WHAT TO DO => Could you set down exactly the lines of the data below, starting at the one that holds "configuration allows for" and ending at the one that holds "impossible to lose the ga", both included, and only those?

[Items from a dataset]
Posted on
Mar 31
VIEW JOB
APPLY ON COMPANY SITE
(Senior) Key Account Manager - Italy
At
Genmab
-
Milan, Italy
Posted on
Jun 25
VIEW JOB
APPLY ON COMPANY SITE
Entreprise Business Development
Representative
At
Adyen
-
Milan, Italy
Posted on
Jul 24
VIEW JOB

...

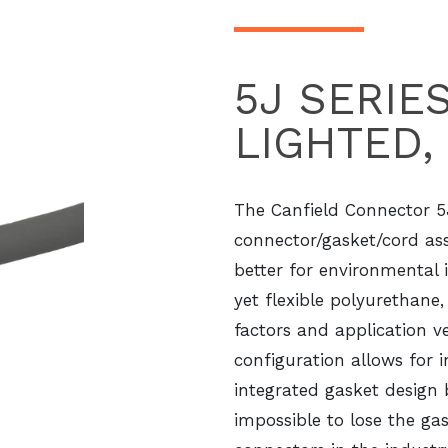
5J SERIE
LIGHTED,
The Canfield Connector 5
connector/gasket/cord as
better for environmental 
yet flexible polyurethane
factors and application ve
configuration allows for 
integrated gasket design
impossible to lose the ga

OUTPUT OF THE TASK =>
configuration allows for 
integrated gasket design
impossible to lose the ga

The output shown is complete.